Это финансирование покрывает всю сферу исследований и высшее образование.
Внутри самой программы есть специализированный проект, который называется нацпроект «Наука и университеты». В 2023-м году на него было затрачено 143 миллиарда, в 2024-м будет 160 миллиардов.
Львиная доля всех этих расходов администрируется нашим Министерством науки и высшего образования. Это более 50%. Но кроме нас есть еще другие ведомства: Минпромторг, Минздрав, Минсельхоз, Курчатовский институт, Росатом, — вплоть до Министерства строительства, — они тоже имеют определенные расходы на науку, и помещены в эту программу.
— Расходы на фундаментальную науку в 2024-м году уменьшатся?
— Увеличатся. Если в этом году мы тратили на фундаментальные исследования 244 миллиарда, в 2024-м на нее выделен 261 миллиард рублей.
— Почему растут расходы на фундаментальную науку, ведь государство сделало ставку на прикладные исследования, от науки ждут конкретных продуктов?
— Фундаментальная наука — это наша сильная сторона. К сожалению, пока слабой стороной остается внедрение, переход от идеи к технологиям конкретным, продуктам или сервисам. И вот здесь сегодня основная сфера приложения наших усилий, поскольку действительно от нас ждут конкретных результатов в части, касающейся внедрения. Но без фундаментальной науки не будет и прикладной.
— Каков процент финансирования российской науки бизнесом? Удается ли привлечь коммерческие структуры к этом процессу?

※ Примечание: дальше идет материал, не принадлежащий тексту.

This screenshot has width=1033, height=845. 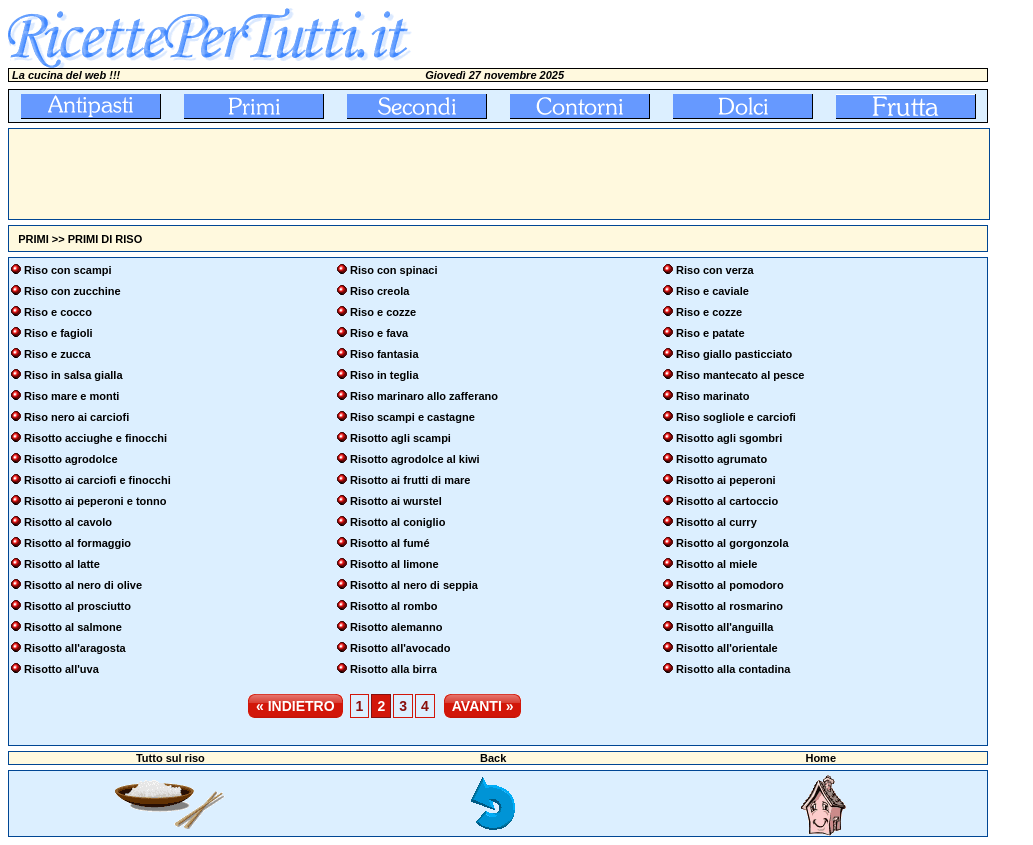 What do you see at coordinates (394, 564) in the screenshot?
I see `Risotto al limone` at bounding box center [394, 564].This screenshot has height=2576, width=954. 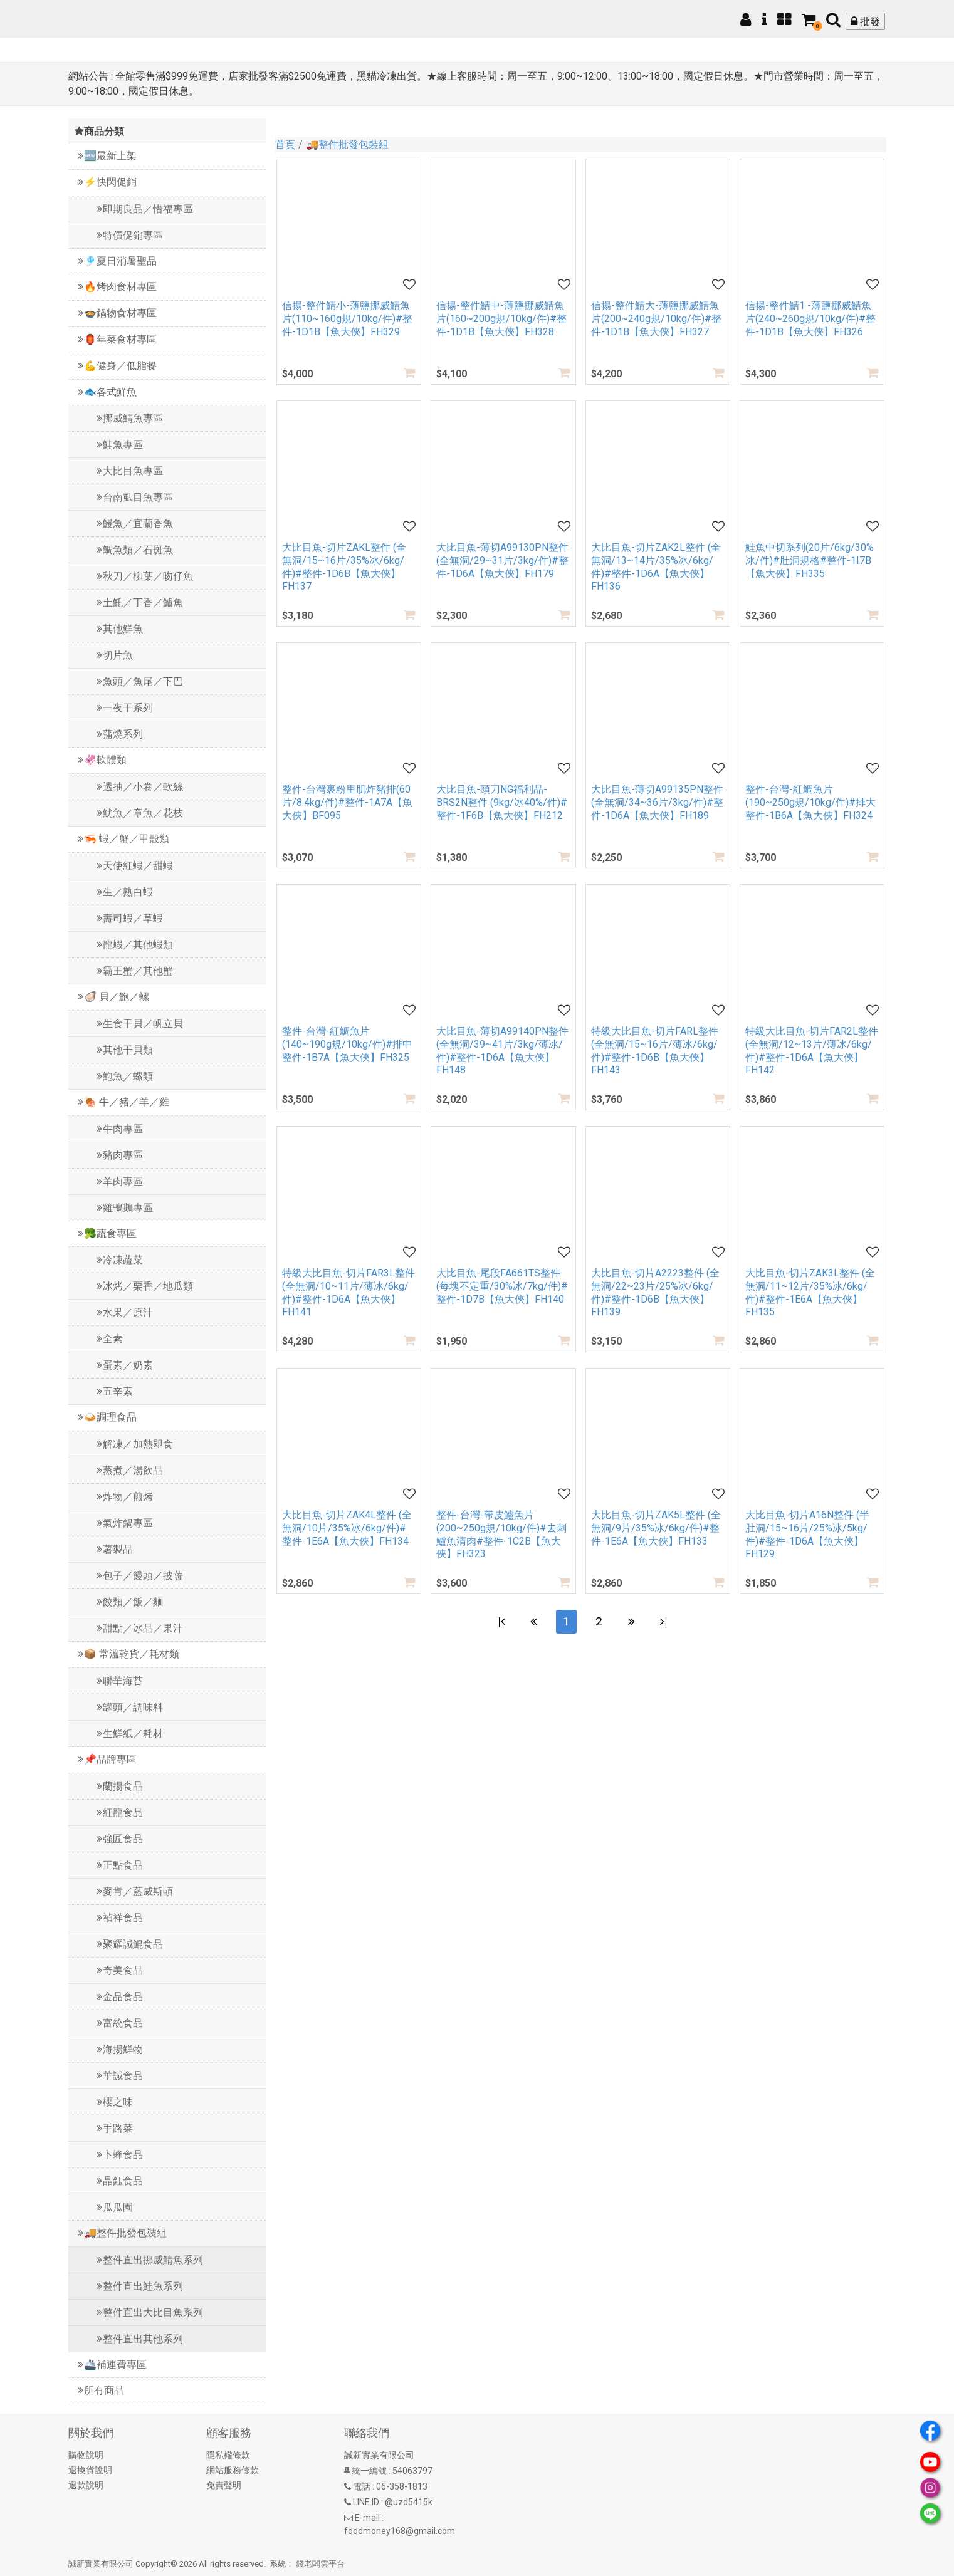 I want to click on 隱私權條款, so click(x=228, y=2455).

— Ситуация сейчас начинает меняться. Наши университеты, институты чувствуют колоссальный интерес к научным разработкам со стороны бизнеса. Это во многом связано с геополитическими вызовами, санкциями. Многие технологии просто невозможно нигде взять, надо разработать их внутри страны. Поэтому сегодня, конечно, прекрасная возможность для наших университетов выйти на совершенно другой уровень развития.
Фундаментальные исследования, как и прежде, финансирует государство. Общий вклад денег бизнесом остается пока на уровне 30-35%. Государство дает 65-70%. Это, конечно, отличает Россию от других технологически развитых стран, где бизнес вносит гораздо больший вклад в финансирование науки.
Но, скорее всего, в 2024 — 2025 годах будет прирост инвестиций в науку со стороны бизнеса. Мы это уже ощущаем. Например, вузы-участники федерального проекта «Передовые инженерные школы». Объем федерального финансирования этих школ, вошедших в программу по итогам декабрьского отбора, составит 4,290 млрд рублей. И, при сопоставлении бюджетных денег с привлеченными инвестициями от индустриальных партнеров, получается, что на каждый рубль из федерального бюджета вновь созданные передовые инженерные школы в 2024 году привлекут более 1,72 руб. внебюджетных инвестиций.
— Это существенное достижение. Теперь будете добиваться такого же результата в целом по системе?
— Да, это наша цель. Мы чувствуем подвижку в государственной программе по развитию вузов «Приоритет 2030», где тоже количество софинансирования проектов увеличивается. В некоторых направлениях даже есть опережающий спрос. Но, как вы понимаете, бизнес готов платить за относительно зрелые разработки, потому что ему надо очень оперативно это внедрять, с тем чтобы либо компенсировать недостающие элементы сложных технических систем, либо усовершенствовать действующие технологии. Над этим и работаем сейчас.
За девять месяцев 2023 года участники программы «Приоритет-2030» показали значительный рост привлечения внебюджетных средств. Так, более 1 млрд руб. привлекли 11 университетов.
Например, первый Московский государственный медицинский университет имени И.М. Сеченова за 2023 год уже привлек инвестиции в размере более 2 млрд руб., что составляет более 4 руб. на каждый вложенный государством рубль. Казанский (приволжский) федеральный университет привлек на реализацию своей программы развития более 1,53 млрд руб. Это соответствует 1,6 руб. на 1 руб. государственных инвестиций. Санкт-Петербургский государственный морской технический университет добился софинансирования в размере 1,3 млрд рублей, что составило 2,8 внебюджетных руб. на 1 руб. из бюджета. И этот список можно продолжать.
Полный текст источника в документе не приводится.